In the wake of speeches such as President Obama’s this week on the occasion of the sesquicentennial of the Civil Rights Act, it is customary to say that on race “We’ve come a long way but we have a long way to go.” And the true intent of the statement is less to celebrate than to sigh. We are to keep ever in mind that we haven’t come as far as we might think.
However, the very way in which race is discussed so often these days indicates happier news than many perceive. I refer to, of all things, the role that racism has played in Republicans’ reception of our president.
“Oh, you just know what really bothers them about him is his race,” is the expected response here — during the delivery of which one could surely detect a distinct spike in endorphins. To the non-Republican in 2014, to identify this racism is a badge of one’s awareness of racism’s existence and power. One must know this, feel it, and say it. One has done one’s job.
And here is how we know how far we have come — in the sheer vehemence, even fury, with which this opinion is typically vented. A sterling example is the response to Jonathan Chait’s piece this week suggesting some moderation in how the racism charge is leveled at the right.
Though Chait is no right-wing partisan and thoroughly outlines the extent to which race does play a part in the right’s rhetoric, he has been brutally slammed by people left of center — and I refer in particular to non-black writers, for whom racism isn’t even a personal experience.

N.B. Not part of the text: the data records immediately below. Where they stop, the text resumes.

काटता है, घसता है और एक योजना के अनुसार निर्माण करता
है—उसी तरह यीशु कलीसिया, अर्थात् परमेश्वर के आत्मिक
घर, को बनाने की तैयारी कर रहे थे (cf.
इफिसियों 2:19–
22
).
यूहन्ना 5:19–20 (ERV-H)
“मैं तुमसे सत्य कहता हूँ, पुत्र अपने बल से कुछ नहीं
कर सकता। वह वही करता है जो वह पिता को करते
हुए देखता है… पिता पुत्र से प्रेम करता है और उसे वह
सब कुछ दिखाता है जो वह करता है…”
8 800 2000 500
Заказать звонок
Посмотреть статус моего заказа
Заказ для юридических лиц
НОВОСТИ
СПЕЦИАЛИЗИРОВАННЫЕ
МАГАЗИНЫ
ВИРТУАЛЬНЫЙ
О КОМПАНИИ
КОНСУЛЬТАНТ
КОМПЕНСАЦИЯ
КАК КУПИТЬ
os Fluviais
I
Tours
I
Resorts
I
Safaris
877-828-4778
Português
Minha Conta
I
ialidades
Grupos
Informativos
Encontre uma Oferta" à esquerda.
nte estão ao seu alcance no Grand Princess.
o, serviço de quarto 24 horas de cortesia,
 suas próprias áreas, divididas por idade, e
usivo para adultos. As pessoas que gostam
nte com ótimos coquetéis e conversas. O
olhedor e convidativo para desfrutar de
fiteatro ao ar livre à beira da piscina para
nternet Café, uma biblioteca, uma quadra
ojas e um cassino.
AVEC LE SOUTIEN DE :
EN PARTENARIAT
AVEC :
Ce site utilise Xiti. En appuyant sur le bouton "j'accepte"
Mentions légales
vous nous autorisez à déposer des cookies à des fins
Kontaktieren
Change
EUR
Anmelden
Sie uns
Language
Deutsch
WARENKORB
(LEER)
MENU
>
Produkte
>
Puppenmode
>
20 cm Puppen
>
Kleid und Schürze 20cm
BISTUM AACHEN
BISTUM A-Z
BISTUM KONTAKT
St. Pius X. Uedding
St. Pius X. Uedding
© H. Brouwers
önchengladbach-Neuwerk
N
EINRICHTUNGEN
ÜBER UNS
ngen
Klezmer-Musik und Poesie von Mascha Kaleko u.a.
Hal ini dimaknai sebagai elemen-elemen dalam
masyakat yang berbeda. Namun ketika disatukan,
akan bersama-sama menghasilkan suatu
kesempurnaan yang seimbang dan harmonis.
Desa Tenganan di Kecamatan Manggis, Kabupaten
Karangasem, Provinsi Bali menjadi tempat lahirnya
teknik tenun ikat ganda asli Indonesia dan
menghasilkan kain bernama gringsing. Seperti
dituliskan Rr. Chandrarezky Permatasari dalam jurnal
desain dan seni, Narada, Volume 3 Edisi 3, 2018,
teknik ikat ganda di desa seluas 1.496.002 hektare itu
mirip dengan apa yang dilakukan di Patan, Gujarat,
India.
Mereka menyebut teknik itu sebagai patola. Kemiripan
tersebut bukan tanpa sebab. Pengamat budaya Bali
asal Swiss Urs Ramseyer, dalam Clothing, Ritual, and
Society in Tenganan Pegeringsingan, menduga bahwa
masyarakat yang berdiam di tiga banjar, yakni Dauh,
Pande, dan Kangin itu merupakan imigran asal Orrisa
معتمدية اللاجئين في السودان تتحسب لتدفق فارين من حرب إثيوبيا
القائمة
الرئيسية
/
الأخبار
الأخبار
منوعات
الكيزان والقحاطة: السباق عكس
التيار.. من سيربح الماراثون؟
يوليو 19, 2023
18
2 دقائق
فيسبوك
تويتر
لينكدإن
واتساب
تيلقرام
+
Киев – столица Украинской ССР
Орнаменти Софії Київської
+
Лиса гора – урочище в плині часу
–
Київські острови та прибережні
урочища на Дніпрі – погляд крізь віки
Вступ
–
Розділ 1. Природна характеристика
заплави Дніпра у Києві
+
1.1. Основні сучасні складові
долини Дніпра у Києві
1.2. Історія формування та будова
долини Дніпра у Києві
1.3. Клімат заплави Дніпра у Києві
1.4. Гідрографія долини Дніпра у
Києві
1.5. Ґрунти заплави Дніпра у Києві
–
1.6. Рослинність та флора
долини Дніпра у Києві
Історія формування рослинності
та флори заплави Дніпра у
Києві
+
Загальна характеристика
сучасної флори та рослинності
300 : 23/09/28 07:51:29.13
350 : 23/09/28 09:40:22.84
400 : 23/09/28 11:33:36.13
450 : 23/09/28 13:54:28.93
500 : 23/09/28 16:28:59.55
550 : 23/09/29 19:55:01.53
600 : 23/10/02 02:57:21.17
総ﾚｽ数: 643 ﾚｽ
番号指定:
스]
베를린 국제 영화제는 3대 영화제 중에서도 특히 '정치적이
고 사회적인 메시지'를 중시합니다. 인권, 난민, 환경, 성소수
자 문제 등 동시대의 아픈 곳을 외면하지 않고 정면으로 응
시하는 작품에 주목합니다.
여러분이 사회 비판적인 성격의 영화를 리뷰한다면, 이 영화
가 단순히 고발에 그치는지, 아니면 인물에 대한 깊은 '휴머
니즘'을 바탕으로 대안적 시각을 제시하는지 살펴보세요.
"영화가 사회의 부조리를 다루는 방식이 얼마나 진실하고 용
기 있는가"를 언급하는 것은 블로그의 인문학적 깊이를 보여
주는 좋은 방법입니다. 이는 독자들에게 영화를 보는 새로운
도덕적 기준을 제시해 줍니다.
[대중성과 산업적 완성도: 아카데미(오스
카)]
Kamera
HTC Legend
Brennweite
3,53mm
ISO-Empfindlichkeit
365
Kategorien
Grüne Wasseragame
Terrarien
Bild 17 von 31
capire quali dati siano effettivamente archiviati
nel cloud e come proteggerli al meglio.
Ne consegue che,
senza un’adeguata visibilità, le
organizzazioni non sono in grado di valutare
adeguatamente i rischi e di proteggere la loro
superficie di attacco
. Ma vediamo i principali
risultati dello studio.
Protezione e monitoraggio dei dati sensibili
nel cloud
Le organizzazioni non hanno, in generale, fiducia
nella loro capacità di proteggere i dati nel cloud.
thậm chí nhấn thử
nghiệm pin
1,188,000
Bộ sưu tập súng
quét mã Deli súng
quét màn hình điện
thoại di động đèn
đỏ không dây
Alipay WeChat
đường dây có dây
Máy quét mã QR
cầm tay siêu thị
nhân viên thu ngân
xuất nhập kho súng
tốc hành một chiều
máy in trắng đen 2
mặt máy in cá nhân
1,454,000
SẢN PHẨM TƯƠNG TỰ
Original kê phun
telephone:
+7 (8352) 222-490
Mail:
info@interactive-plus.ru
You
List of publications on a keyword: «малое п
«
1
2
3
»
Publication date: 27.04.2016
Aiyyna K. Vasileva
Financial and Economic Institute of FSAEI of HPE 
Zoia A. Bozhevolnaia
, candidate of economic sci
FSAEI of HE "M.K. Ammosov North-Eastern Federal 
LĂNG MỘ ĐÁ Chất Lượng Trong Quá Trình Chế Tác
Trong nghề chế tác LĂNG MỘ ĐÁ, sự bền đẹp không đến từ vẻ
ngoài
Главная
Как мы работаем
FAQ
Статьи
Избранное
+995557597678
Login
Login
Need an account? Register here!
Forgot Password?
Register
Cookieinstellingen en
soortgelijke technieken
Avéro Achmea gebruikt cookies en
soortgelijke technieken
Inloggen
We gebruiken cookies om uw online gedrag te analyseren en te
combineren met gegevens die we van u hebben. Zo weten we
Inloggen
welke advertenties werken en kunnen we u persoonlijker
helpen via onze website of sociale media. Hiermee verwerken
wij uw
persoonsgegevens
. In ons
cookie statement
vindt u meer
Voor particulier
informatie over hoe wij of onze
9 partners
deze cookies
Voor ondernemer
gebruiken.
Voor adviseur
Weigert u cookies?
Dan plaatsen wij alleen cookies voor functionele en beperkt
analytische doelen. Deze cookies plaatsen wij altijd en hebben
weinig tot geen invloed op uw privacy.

The bilious tone of Chait’s critics signals something beyond opinion: This is argument from something more like personhood, of the kind we associate with religion. And as ordinary as this response to a piece like Chait’s seems today, the prospect of it ever happening would have seemed like science fiction to someone watching the Civil Rights Act being signed 50 years ago.
We have gone from a society in which it was ordinary for whites to have a deep-seated, near-religious opposition to black people to one in which it is ordinary for many whites to have a deep-seated, near-religious commitment to showing awareness that remnants of that racism still exist. That is as much a defining feature of what America is today as the racism itself.
On racism and Obama, we know that this feature has become as much creed as opinion in that it elides, as all creeds do, certain empirical facts. When people say racism plays “a part” in how the right sees Obama, they consider it by far the most interesting part — in fact, it would seem fair to say, the main part. “It’s all about race,” one hears said, with confidence and a distinct sense that the discussion is closed.
But this neglects what hatred of Bill Clinton was like in the ’90s, as Chait has noted. The searing contempt so many very white people had for the man — some of the same who now hate Obama — was as near-recreational as today’s against Obama can be, including goofy speculation that the Clintons got people killed. And the reason was their hatred of a charismatic Democrat trying to change how the nation works.
Another one: We are to assume that the Tea Party would not exist if Obama weren’t black. But who can say that John Edwards, if he hadn’t been waylaid by scandal and had won, wouldn’t have inspired a similar animus? Encouraging class conflict, not exactly clubby in his public persona, married to an accomplished and public-spirited woman who wasn’t going to be “home making cookies” any more than Hillary Clinton was — would Republicans in today’s climate have liked him any more than they do Obama? Wouldn’t they have come up with names to call him other than racial ones? Recall that from the right, he was at one point termed with a word beginning with F that has six letters.
All of which is to say that the idea that racism is anything like the reason why Republicans don’t like Obama is one that reasonable people will differ on. I’m the last person to deny that race plays a part in how the right processes the president. It may be 50 years after the Civil Rights Act, but it isn’t 100 years after it. Even over 50 years, people only change so much.
But is race the main issue here? That is, in the history books, will the verdict be that Obama got so little done beyond health care reform because of how people like Mitch McConnell and Rep. Joe “You lie!” Wilson feel or don’t feel about black people? Doubtful — and yet, one is not even to “go there” in certain circles today.
And that, as ticklish and even acrid as it can be here in the present tense, is a sign of true progress in this country. Imagine telling Lyndon Johnson and Martin Luther King that there would be a time when a numerous and influential component of white people would be irate at the proposition that racism was not the defining trait of one political party?
We’ve come a long way.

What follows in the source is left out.